Input for this task: Begin

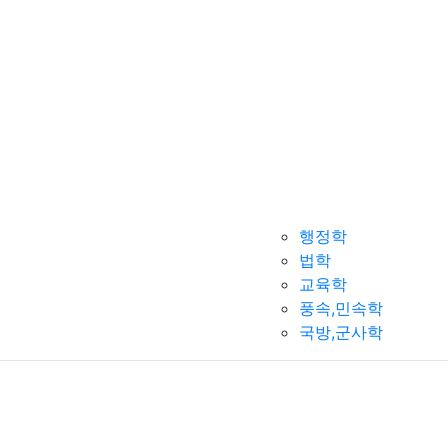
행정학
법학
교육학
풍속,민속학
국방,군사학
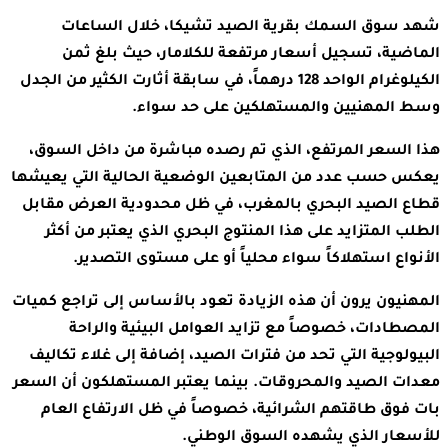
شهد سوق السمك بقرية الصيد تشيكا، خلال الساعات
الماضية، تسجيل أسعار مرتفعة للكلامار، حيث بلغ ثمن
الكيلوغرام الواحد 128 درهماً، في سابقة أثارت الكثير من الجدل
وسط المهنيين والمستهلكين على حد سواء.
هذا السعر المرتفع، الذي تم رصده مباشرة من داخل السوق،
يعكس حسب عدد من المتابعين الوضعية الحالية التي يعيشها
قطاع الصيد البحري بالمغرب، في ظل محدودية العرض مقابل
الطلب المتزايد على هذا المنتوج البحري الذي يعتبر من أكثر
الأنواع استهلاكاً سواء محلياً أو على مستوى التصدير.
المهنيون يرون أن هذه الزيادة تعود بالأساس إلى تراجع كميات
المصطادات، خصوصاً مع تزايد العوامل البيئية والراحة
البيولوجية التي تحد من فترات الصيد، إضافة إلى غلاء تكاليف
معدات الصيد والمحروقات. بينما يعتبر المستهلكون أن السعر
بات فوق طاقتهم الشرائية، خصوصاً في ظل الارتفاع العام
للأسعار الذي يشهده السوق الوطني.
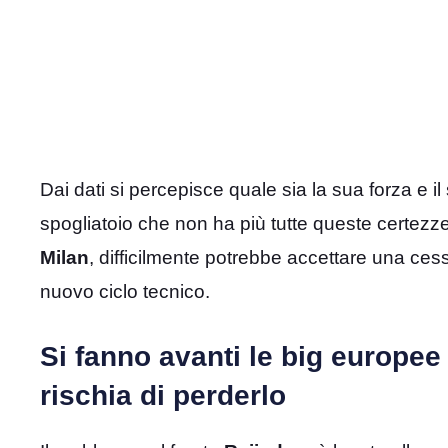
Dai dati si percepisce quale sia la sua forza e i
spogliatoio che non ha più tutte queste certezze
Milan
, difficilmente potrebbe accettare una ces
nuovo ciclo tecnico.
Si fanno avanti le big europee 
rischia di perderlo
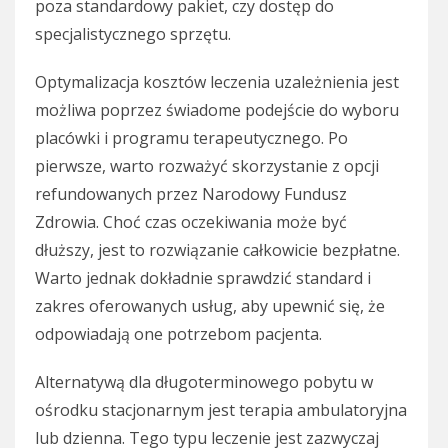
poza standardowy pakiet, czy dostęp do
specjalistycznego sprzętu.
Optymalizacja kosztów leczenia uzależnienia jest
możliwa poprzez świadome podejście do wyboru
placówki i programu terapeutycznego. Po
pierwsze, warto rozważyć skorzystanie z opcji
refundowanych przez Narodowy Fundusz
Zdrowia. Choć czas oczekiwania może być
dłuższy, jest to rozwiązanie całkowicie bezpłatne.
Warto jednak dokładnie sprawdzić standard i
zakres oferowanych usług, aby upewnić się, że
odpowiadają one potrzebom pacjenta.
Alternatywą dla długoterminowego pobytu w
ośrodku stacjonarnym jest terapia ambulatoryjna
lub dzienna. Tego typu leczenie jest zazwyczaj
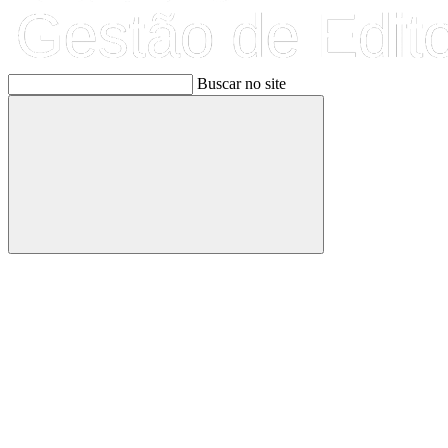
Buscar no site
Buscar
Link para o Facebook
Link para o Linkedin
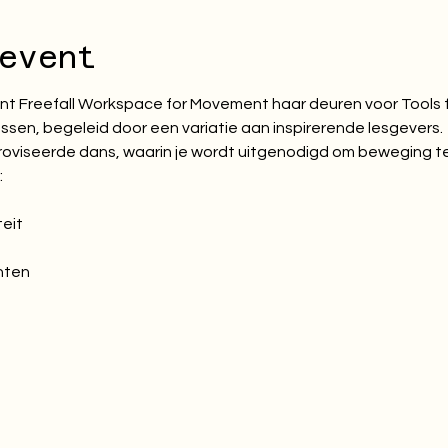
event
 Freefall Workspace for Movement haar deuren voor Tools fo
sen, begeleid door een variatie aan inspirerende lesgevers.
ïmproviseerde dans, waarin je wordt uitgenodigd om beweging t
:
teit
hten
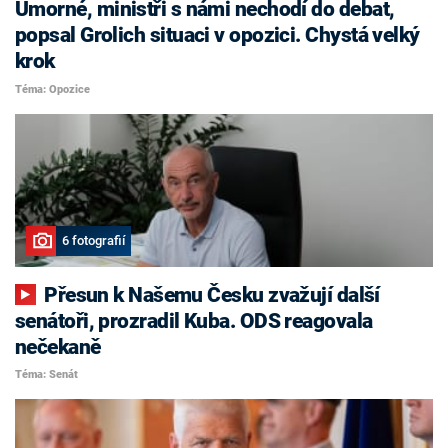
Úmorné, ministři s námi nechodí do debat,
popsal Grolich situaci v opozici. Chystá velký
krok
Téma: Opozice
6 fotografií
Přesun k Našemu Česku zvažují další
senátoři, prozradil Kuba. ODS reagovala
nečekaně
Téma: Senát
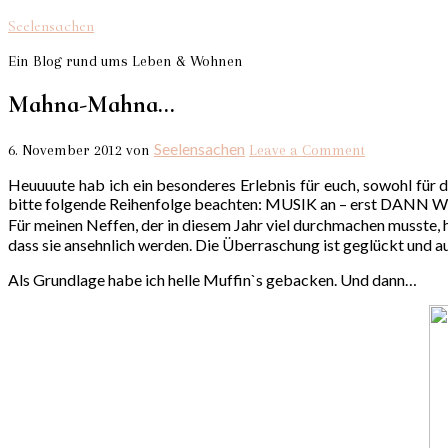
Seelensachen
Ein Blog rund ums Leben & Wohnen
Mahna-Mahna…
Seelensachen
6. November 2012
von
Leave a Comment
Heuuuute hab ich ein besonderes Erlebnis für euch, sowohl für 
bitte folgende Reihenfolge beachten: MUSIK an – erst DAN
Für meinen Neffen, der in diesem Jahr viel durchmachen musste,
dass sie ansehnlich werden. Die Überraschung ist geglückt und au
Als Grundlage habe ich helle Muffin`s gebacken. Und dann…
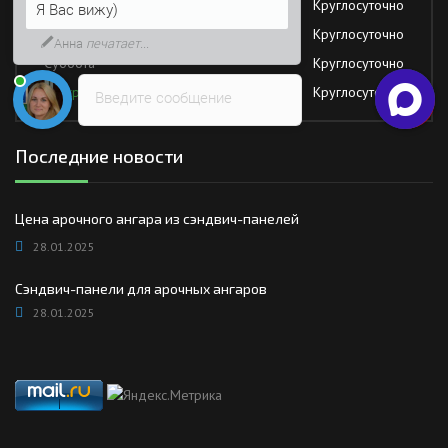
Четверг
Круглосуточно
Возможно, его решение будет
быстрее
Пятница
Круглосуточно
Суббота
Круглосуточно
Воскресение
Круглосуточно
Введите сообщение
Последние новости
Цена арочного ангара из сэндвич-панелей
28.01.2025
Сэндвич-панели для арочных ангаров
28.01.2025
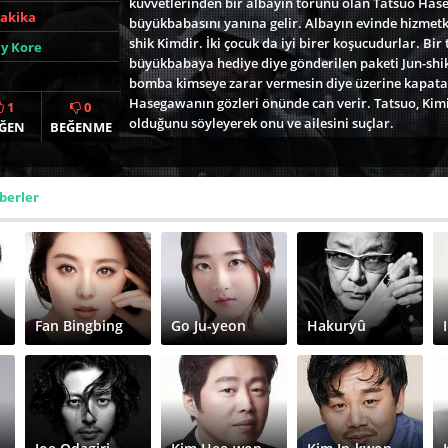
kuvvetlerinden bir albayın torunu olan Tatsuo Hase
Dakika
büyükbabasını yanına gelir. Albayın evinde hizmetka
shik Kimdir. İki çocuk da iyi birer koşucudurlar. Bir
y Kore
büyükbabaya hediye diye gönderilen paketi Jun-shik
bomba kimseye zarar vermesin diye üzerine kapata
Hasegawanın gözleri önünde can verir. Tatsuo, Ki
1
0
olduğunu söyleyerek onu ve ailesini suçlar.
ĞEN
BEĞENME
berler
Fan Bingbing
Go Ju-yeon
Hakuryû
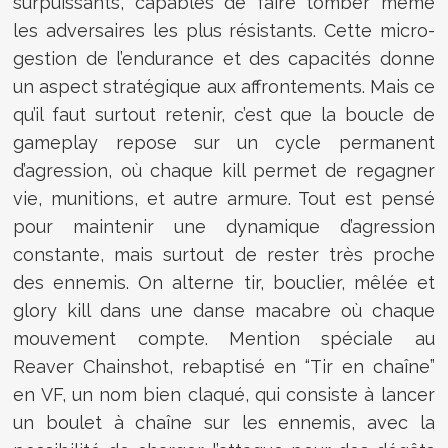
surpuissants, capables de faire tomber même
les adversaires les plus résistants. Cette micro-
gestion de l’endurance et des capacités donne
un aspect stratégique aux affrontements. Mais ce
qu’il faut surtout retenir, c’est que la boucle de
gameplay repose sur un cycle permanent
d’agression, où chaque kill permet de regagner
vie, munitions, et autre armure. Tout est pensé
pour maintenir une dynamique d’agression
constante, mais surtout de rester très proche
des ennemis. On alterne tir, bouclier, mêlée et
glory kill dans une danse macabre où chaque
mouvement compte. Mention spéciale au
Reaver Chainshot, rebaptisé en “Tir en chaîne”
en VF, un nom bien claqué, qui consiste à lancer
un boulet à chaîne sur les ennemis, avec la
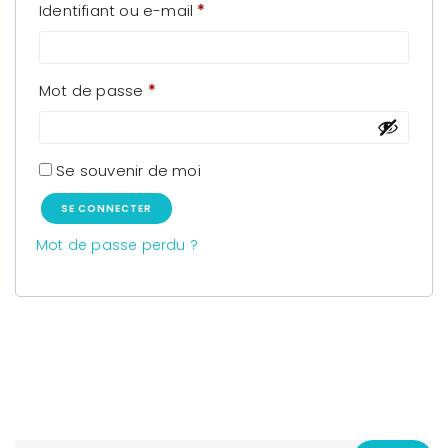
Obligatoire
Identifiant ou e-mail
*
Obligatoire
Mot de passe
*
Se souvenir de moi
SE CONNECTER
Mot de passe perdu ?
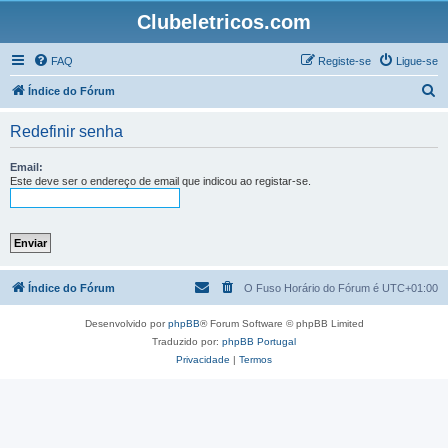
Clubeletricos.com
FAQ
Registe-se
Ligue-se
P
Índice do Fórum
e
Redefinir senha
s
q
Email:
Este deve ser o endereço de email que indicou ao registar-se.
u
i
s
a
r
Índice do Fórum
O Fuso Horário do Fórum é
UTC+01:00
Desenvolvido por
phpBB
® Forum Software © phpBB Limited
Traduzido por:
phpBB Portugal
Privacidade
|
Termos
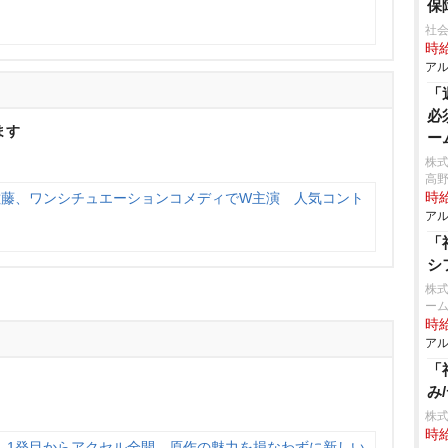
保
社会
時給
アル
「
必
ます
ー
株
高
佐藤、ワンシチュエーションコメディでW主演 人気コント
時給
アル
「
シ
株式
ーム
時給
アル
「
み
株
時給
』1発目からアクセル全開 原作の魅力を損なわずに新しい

Input for this task: End

= Task goal =
Only lines with the word "ennemis" count here; copy every one from the records.

= Solved problem =
des ennemis. On alterne tir, bouclier, mêlée et
un boulet à chaîne sur les ennemis, avec la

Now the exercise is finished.